Этот блумовский метод смещения, сдвига в дискурсивной памяти всегда берет на себя ответственность на предпочтение одного интертекста другому, вопреки количественному критерию. Метод легитимирует себя тем, что чтение есть интерпретация, интерпретация есть аллегория, а аллегория — говорение иного; критика-исследователя это тоже касается. Говорение иного возможно благодаря исследовательскому »misreading». И тогда мы возвращаемся к мысли Кьеркегора. Все классики равновелики, стоят на равной высоте, пользуются равным бессмертием, всегда возобновляющимся при обращении к ним нового поколения; иерархия среди классиков — всегда произвольна. Почему Монтень-Мольер, а не Паскаль-Расин? Почему Гете, а не Шиллер, тоже, несомненно, сильный поэт? Почему Толстой, а не Достоевский? Ответ один: центр канона Шекспир, а Толстой — великий отрицатель Шекспира. Но великий отрицатель Шекспира предпочтительнее его великого продолжателя Достоевского, особенно в том, что касается фальстафовского типа, лишь потому, что Демократическая эпоха XIXвека должна, по Блуму, смениться Хаотической эпохой XX-го. И в этом шуйца, слабость Блума: он привлекает дополнительный, историософский ранжир; но в историософии русской литературы XXвек — еще не «закат». Историософский критерий случаен, не обоснован теорией интертекстуальности, в отличие от прагматического критерия интерпретации. Если действительно ограничиваться самыми сильными авторами, без преждевременных элегий, — то исправленная версия звучит так: и Толстой, и Достоевский.

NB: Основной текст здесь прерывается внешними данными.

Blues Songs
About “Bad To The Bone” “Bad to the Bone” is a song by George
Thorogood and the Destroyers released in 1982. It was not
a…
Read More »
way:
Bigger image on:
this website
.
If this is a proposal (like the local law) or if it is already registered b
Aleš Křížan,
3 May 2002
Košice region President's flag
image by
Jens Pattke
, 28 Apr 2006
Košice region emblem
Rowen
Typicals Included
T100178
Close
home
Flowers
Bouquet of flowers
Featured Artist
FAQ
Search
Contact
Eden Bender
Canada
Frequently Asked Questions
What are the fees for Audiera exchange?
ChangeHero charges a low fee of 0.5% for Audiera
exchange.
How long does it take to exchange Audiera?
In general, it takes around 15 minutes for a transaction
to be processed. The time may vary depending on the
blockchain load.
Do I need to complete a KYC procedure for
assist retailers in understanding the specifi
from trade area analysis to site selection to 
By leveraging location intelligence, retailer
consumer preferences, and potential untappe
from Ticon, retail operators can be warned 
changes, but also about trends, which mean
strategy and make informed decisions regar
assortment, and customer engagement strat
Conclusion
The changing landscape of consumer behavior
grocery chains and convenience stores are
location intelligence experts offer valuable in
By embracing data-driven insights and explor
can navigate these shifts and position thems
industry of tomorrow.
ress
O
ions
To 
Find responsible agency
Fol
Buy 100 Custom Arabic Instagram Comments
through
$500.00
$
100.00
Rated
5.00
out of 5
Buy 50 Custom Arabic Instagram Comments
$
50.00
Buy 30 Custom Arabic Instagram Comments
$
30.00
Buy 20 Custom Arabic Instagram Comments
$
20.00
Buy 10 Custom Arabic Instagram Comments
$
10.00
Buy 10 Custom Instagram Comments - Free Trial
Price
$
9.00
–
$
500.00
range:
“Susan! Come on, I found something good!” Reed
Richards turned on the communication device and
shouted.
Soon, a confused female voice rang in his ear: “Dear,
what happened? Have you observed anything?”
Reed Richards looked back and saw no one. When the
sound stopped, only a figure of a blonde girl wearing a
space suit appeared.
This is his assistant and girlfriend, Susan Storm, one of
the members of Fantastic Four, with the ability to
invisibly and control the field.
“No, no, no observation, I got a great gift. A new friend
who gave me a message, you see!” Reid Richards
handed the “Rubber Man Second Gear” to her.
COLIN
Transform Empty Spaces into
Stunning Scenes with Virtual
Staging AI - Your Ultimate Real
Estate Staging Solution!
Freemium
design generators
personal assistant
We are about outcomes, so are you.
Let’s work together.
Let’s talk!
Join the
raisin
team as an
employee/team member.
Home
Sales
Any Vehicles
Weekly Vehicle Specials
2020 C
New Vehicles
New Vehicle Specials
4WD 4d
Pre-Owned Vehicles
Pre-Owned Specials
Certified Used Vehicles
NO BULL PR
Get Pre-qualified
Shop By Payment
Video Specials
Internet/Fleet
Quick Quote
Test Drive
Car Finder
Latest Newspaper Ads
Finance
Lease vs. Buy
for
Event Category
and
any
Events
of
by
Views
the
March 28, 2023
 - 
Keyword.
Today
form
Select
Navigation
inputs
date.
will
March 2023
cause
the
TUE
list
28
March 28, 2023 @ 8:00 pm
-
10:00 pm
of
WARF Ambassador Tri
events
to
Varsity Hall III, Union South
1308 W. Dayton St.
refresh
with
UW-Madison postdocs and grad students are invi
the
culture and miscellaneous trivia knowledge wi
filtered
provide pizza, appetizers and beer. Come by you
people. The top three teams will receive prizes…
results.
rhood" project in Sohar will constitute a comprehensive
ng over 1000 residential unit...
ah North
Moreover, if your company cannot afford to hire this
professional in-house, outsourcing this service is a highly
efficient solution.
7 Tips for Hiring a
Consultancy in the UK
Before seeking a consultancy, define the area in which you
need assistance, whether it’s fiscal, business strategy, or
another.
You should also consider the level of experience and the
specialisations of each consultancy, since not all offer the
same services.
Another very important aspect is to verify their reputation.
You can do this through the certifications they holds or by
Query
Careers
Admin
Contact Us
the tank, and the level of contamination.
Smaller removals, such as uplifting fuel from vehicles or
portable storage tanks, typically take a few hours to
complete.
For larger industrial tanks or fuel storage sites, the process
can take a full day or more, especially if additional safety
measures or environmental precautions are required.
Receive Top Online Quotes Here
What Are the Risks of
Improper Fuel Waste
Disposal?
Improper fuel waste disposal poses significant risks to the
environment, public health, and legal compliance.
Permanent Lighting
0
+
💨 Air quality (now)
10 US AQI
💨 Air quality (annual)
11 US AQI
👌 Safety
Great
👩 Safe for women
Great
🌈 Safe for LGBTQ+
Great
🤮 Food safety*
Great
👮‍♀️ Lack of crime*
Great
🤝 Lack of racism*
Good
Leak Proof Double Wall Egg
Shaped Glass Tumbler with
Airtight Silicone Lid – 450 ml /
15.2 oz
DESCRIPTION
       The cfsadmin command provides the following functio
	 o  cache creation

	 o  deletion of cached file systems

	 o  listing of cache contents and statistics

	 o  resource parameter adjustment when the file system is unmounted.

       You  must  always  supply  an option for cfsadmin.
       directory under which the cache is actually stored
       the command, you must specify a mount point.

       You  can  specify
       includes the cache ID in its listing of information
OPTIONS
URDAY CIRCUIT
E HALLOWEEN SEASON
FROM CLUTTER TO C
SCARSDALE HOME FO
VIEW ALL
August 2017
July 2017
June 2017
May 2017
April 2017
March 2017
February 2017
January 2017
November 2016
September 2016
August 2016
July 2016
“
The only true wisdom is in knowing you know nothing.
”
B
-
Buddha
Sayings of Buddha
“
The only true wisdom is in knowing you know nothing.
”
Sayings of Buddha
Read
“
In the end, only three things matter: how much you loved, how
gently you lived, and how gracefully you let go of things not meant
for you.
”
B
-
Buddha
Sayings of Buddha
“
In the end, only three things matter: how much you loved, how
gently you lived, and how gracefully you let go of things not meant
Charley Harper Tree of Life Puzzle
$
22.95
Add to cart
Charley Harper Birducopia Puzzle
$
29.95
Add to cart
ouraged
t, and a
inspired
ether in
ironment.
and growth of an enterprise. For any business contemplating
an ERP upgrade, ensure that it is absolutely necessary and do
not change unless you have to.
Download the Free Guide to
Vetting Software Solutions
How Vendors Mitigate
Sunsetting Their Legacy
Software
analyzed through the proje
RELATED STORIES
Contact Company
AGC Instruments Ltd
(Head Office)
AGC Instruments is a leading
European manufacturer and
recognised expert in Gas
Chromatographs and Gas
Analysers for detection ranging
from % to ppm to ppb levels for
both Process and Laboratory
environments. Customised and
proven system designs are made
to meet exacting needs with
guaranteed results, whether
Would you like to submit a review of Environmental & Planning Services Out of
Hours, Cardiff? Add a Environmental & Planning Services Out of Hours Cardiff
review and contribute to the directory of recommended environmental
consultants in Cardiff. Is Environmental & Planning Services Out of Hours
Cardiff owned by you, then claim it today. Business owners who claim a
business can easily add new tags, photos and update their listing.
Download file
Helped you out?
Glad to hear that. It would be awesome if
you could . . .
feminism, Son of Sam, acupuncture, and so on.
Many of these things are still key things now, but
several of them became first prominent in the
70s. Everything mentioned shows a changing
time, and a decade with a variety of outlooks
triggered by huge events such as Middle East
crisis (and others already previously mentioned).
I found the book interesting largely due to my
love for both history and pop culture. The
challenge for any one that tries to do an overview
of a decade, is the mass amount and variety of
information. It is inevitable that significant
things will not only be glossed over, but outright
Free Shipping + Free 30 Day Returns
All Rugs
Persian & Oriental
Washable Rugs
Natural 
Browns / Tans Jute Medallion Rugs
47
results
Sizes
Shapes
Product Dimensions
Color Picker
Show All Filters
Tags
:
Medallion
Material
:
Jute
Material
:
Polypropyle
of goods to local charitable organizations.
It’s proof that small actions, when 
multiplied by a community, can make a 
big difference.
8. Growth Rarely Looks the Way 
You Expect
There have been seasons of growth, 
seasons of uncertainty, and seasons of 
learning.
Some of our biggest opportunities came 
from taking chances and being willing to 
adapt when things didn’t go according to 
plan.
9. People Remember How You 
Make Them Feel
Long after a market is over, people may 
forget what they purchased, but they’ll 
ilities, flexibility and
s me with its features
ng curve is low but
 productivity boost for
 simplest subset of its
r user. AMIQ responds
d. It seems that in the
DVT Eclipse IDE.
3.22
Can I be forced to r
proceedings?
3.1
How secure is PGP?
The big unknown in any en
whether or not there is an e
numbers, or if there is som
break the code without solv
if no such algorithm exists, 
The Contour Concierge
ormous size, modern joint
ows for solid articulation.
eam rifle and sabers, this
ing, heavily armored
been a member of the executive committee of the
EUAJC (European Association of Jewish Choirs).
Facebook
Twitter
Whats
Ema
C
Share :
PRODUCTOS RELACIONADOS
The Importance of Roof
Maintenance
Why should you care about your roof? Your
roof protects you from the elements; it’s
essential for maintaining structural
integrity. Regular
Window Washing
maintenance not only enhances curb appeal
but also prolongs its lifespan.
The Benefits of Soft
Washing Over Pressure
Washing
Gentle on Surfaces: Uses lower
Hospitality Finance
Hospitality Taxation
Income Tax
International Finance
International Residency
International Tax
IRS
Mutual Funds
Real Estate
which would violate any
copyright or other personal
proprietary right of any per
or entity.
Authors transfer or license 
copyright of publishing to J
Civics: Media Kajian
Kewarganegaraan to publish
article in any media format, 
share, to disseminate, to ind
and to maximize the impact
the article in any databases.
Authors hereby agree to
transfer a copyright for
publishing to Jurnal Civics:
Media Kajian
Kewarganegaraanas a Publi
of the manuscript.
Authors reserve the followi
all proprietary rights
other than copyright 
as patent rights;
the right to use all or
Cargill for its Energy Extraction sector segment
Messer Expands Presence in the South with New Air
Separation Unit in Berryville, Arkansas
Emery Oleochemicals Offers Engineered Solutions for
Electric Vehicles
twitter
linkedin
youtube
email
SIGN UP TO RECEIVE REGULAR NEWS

Но практически, при анализе, мы находим не только Толстого и Достоевского, но много чего другого: «Все классики равновелики», — а это, повторю, означает разбухание цитатности каждого текста, бесплодное для исследователя, стремящегося к законченной интерпретации. Разбухает и описание традиции, то есть единой интертекстуальной последовательности. Теряется критерий релевантности, позволяющий расчистить Авгиевы конюшни реминисценций. В том, что он предложен и обоснован, — огромная прагматическая ценность метода, продемонстрированного Блумом в «Тревоге влияния» и «Западном каноне».